*Information provided*
■ ■ ■ ■

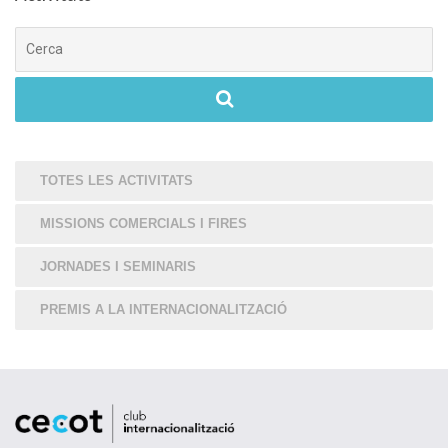
Cerca
TOTES LES ACTIVITATS
MISSIONS COMERCIALS I FIRES
JORNADES I SEMINARIS
PREMIS A LA INTERNACIONALITZACIÓ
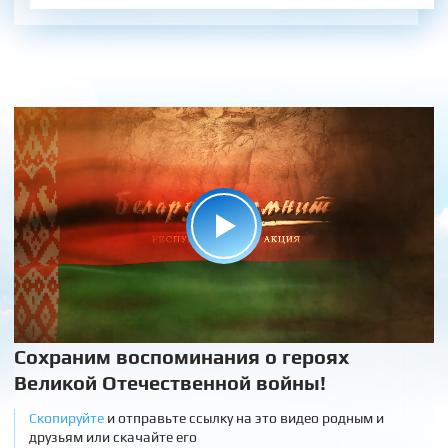
Сохраним воспоминания о героях
Великой Отечественной войны!
Скопируйте
и отправьте ссылку на это видео родным и
друзьям или скачайте его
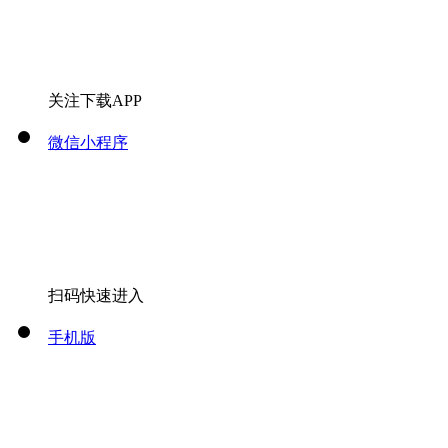
关注下载APP
微信小程序
扫码快速进入
手机版
扫码快速进入
微信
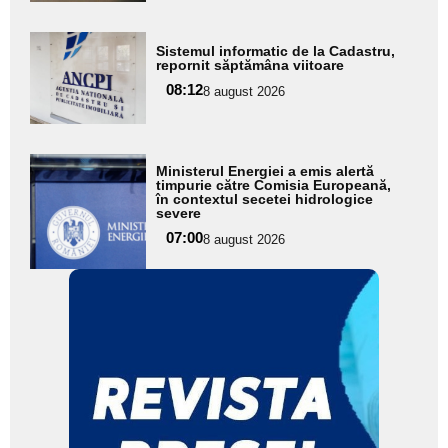
Adaugă
Sistemul informatic de la Cadastru,
aici textul
repornit săptămâna viitoare
pentru
08:12
8 august 2026
subtitlu
Adaugă
Ministerul Energiei a emis alertă
aici textul
timpurie către Comisia Europeană,
în contextul secetei hidrologice
pentru
severe
subtitlu
07:00
8 august 2026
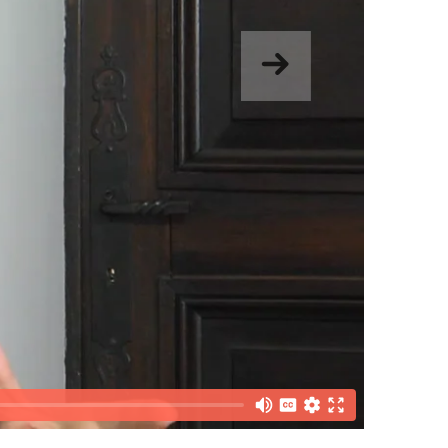
Hurrengoa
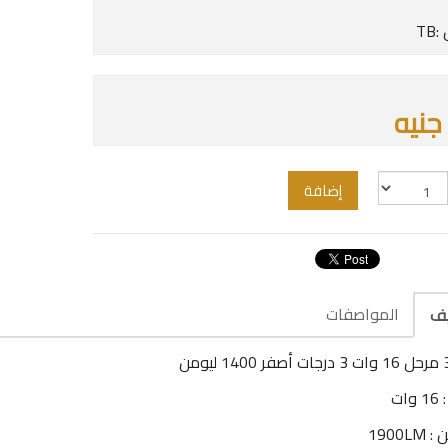
TB
إضافة
المواصفات
يف
ات
1900LM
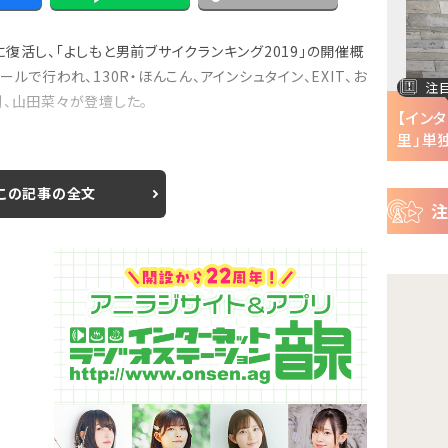
ー
ス
復活し、「よしもと男前ブサイクランキング2019」の開催概
ルで行われ、130R・ほんこん、アインシュタイン、EXIT、お
注目の特集
注
則、山田菜々が登壇した。
半で
【インタビュー】『株式会社マジルミエ』第2期の
【イン
声優・ファイルーズ...
里」単独
この記事の全文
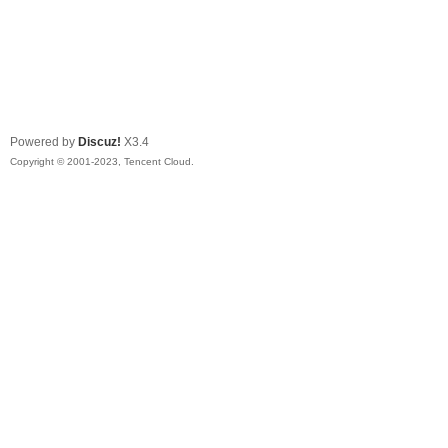
Powered by
Discuz!
X3.4
Copyright © 2001-2023, Tencent Cloud.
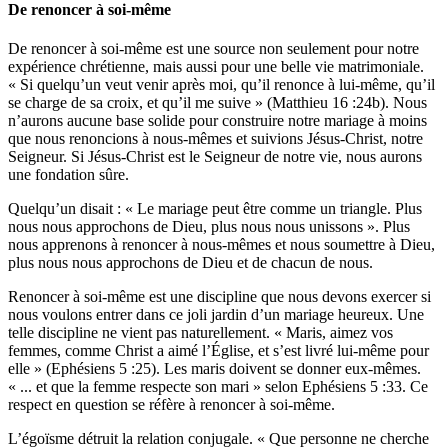
De renoncer à soi-même
De renoncer à soi-même est une source non seulement pour notre
expérience chrétienne, mais aussi pour une belle vie matrimoniale.
« Si quelqu’un veut venir après moi, qu’il renonce à lui-même, qu’il
se charge de sa croix, et qu’il me suive » (Matthieu 16 :24b). Nous
n’aurons aucune base solide pour construire notre mariage à moins
que nous renoncions à nous-mêmes et suivions Jésus-Christ, notre
Seigneur. Si Jésus-Christ est le Seigneur de notre vie, nous aurons
une fondation sûre.
Quelqu’un disait : « Le mariage peut être comme un triangle. Plus
nous nous approchons de Dieu, plus nous nous unissons ». Plus
nous apprenons à renoncer à nous-mêmes et nous soumettre à Dieu,
plus nous nous approchons de Dieu et de chacun de nous.
Renoncer à soi-même est une discipline que nous devons exercer si
nous voulons entrer dans ce joli jardin d’un mariage heureux. Une
telle discipline ne vient pas naturellement. « Maris, aimez vos
femmes, comme Christ a aimé l’Église, et s’est livré lui-même pour
elle » (Ephésiens 5 :25). Les maris doivent se donner eux-mêmes.
« ... et que la femme respecte son mari » selon Ephésiens 5 :33. Ce
respect en question se réfère à renoncer à soi-même.
L’égoïsme détruit la relation conjugale. « Que personne ne cherche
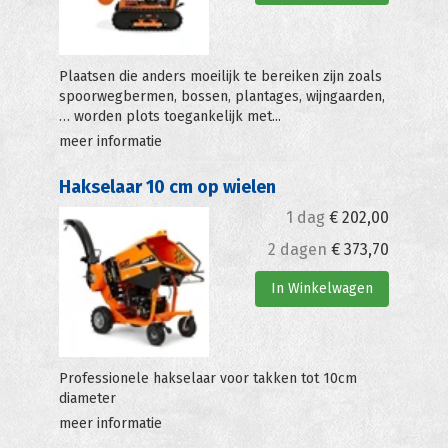
Plaatsen die anders moeilijk te bereiken zijn zoals
spoorwegbermen, bossen, plantages, wijngaarden,
… worden plots toegankelijk met...
meer informatie
Hakselaar 10 cm op wielen
1 dag
€
202,00
2 dagen
€
373,70
In Winkelwagen
Professionele hakselaar voor takken tot 10cm
diameter
meer informatie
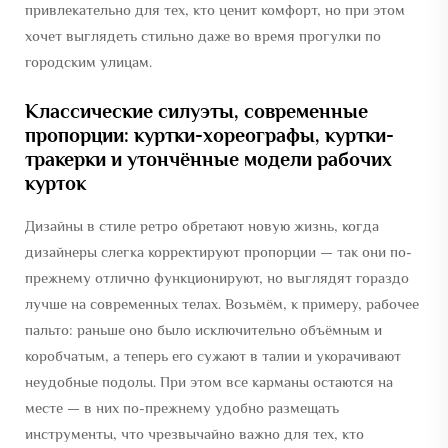
привлекательно для тех, кто ценит комфорт, но при этом
хочет выглядеть стильно даже во время прогулки по
городским улицам.
Классические силуэты, современные
пропорции: куртки-хореографы, куртки-
тракерки и утончённые модели рабочих
курток
Дизайны в стиле ретро обретают новую жизнь, когда
дизайнеры слегка корректируют пропорции — так они по-
прежнему отлично функционируют, но выглядят гораздо
лучше на современных телах. Возьмём, к примеру, рабочее
пальто: раньше оно было исключительно объёмным и
коробчатым, а теперь его сужают в талии и укорачивают
неудобные подолы. При этом все карманы остаются на
месте — в них по-прежнему удобно размещать
инструменты, что чрезвычайно важно для тех, кто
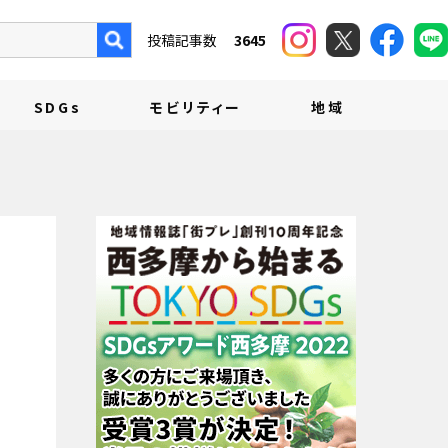
投稿記事数
3645
SDGs
モビリティー
地域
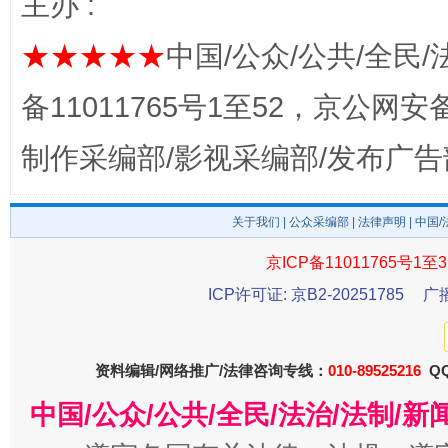
主办 :
★★★★★
中国/公众/公共/全民/
备11011765号1至52，京公网安备：
东山县通报“牛蛙产品抗生素超标问题”
法
制作采编部/影视采编部/发布广告
关于我们
|
公众采编部
|
法律声明
| 中国
京ICP备11011765号1至3
ICP许可证: 京B2-20251785
广
资料编辑/网络推广/法律咨询专线：
010-89525216
QQ
中国/公众/公共/全民/法治/法制/
千年窑火 生生不息
一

■ ■ ■ ■

Work out how many lines in the records above contain the word "mêmes", and reply with that number alone.

*Expected answer*
3